Mom always somehow showed up when we finished dinner like clockwork. My grandfather would walk me down the stairs, sometimes with his jittery German shepherd and aggressive jack terrier with a black spot on his side. We lived in Staten Island, and there was always traffic on the Verrazano, so getting home was a stretch. I always ate two dinners when I spent the day with my grandparents. One with my grandparents. One at home. Dinner at home was always homemade with fresh ingredients that Mom prided herself on.

Our boxers, Lola and Ciara, would almost always trip me, traversing across, through, and around my legs, scratching their unclipped nails on the fake wooden floor, nearly falling from the excitement on their white paws.

It was chicken parm. The bubbling rigatoni was almost done in a molten pot, with the marinara settling under a steamed lid across the greasy oven top. I grabbed the cold parm from the fridge and drinks, silverware, and plates. Our boxers almost tripped me again, but I made it, dropping the plate stack onto the clothed table. Mom came out with the still-steaming aluminum tray and a colander of dripping rigatoni on top that nearly broke through the thin sheet. My father lifted himself off the couch and sat at the head of the six-chair table. I sat beside him. We talked small while serving ourselves, mostly about our day and how it went. I always said “good” to finish the conversation because it usually wasn’t a good day after school. After two spoonfuls of rigatoni and chunky marinara sauce, I grabbed the spatula and took two chicken cutlets topped with sizzling bronzed mozzarella cheese. I wiped the spatula clean with my fingertips and ate the small bits with the most flavor dripping with oil.

I grabbed the green container of parm and shook it. I shook the parm again, breaking all its parts and multitudes. After a few shakes, I looked at the transparent bottom for cold chunks that could easily break apart every day, all day, to be shaken and broken again.

As we finished serving ourselves, Mom took a forkful of rigatoni and sauce along with one chicken cutlet plopping them onto her plate. We usually used paper plates, but that became no different from paying another bill, so we stuck with the chipped monochrome plates of laurel wreaths. It was therapeutic for Mom to wash dishes rather than throw them away and never use them again–therapy for a few more bucks.

I cut the first piece, the crispy corner, and with the fork, I prodded three pieces of rigatoni, disturbing the sauce’s parmesan snowcap. Lola’s short hair brisked against my shin as she and Ciara lay down on their crossed white paws. Mom would innocuously feed them rigatoni as they peered their heads past the table and then looked at me sideways, sometimes overhead, with bulbed eyes. They then enjoyed the rigatoni with their family, and when they were done eating, they waited to be served again.

After dinner, everyone dispersed, even Lola and Ciara. My dad would get back onto his old red couch, watch some camping videos and take a nap. I went up to my room and played video games while Mom lit some green spell candles in the kitchen and prayed.

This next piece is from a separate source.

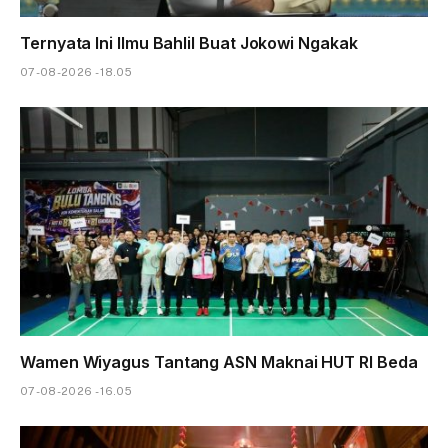
Ternyata Ini Ilmu Bahlil Buat Jokowi Ngakak
07-08-2026 - 18.05
Wamen Wiyagus Tantang ASN Maknai HUT RI Beda
07-08-2026 - 16.05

I wasn’t close with Mom, but she would attempt conversation with me, but I would just give her the “good” response. Like any mom, she opened the door without knocking. I had my what-thehell-mom moment, and she sat on the corner of my bed. She gave me a glum look. I turned off the TV. She opened her arms, waiting.

“I’m sorry for everything,” she said.

“I know,” I said.

She told me I was Italian and gave me the golden horn.